In Rome presented ‘The drawings of Kafka’ so far unpublished

Tomorrow I will meet in Rome to present “Kafka’s drawings” at 6 pm at the House of Literature. Marino Freschi and Marco Filoni take part in the event. The volume, published by Adelphi (Milan), is edited by Andreas Kilcher and uses the translation by Ada Vigliani. It appeared in Germany in 2021 and is accompanied – in this Italian edition – by a Note by Roberto Calasso, narrator and editor who passed away on July 28 last year.

“Canetti wrote that Kafka is the only writer who has never ‘swelled up’ – Calasso argues – You can see it for the hostility to the growth of the line. It must not increase, it must not decrease. The line has no adjectives. It is the only safe form that is offered.
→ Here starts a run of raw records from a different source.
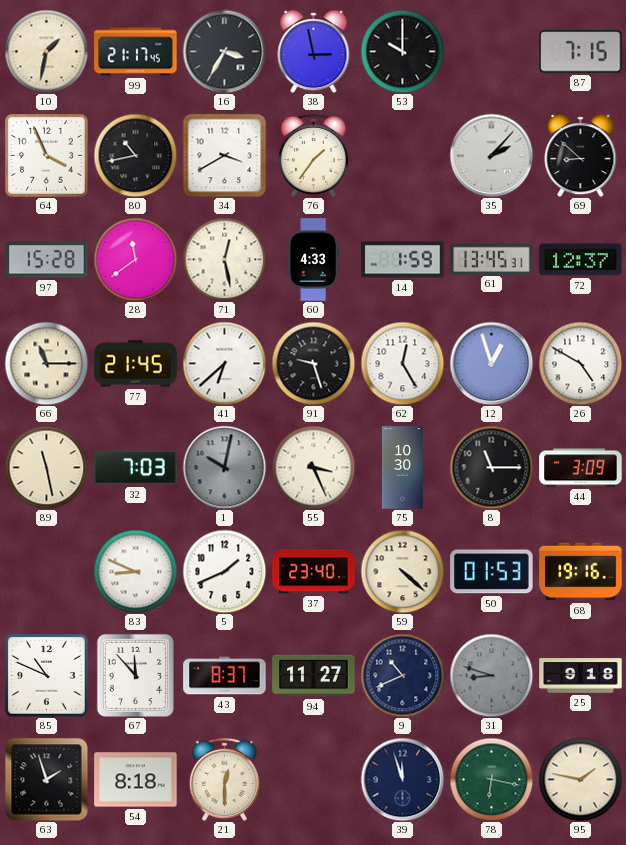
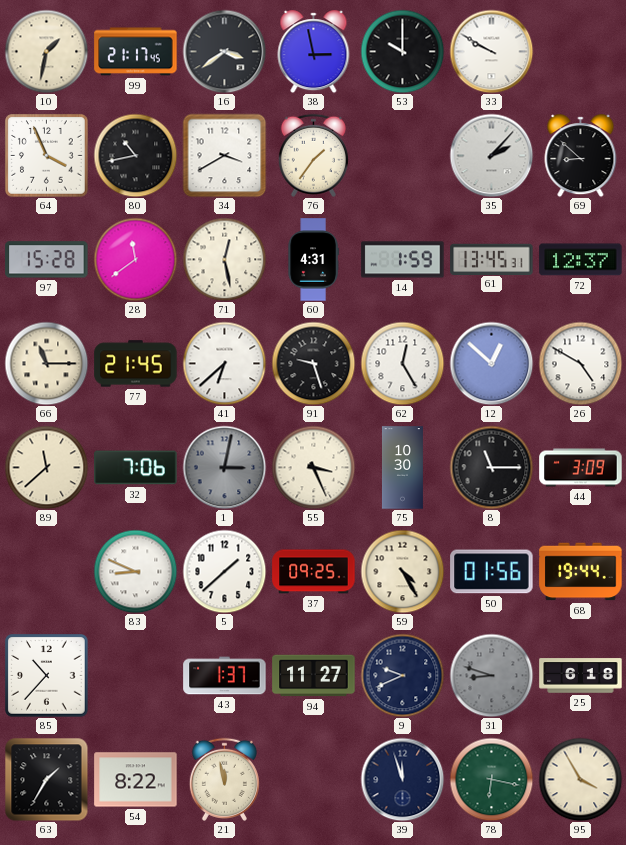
16: 3:35 -> 3:39
33: none -> 9:50
87: 7:15 -> none
60: 4:33 -> 4:31
12: 12:57 -> 12:52
89: 11:28 -> 11:38
32: 7:03 -> 7:06
1: 10:02 -> 3:02
5: 1:41 -> 1:38
37: 23:40 -> 09:25
59: 4:22 -> 4:25
50: 01:53 -> 01:56
68: 19:16 -> 19:44
85: 10:49 -> 10:37
67: 11:53 -> none
43: 8:37 -> 1:37
9: 10:41 -> 9:41
25: 9:18 -> 6:18
63: 1:57 -> 1:35
54: 8:18 -> 8:22
21: 12:30 -> 11:58
95: 1:47 -> 3:55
The rest is chaos. “

Shortly before his death, Franz Kafka asked his friend Max Brod to destroy all his “scribbles”. With this term he alluded not only to the writings, but also to those drawings which, giving proof of authentic talent, he had drawn over the years on scattered sheets, diary pages and an entire notebook. (continues)

Fortunately for us, Max Brod did not destroy either one or the other: never was disobedience more providential. However, he made public only a small number of drawings. The rest, most of them, remained hidden for decades in a safe deposit box, first in Tel Aviv and then in Zurich. And only when, recently, they came back to light, the artistic aspect of the Bohemian author was fully revealed.

A face that we will now be able to get to know: in fact, in the volume the entire ‘corpus’ of the works conserved is reproduced – on original support, and almost always in full size. Page after page, you meet the slender black silhouettes of curvilinear men who hurry or climb who knows where, or seem to dance. Angular figures, with a barely hinted face, sometimes comical. And, again, hybrid beings, often represented with few masterful traits, evanescent images, as if in breathless movement, enigmatic apparitions.

We can thus recognize an artist ‘related’ to the writer, but who follows an autonomous parallel path, which for Kafka was no less vital, if the novelist could write to his girlfriend Felice Bauer: “Once I was a great draftsman … at that time, now years ago, those drawings satisfied me more than anything else “.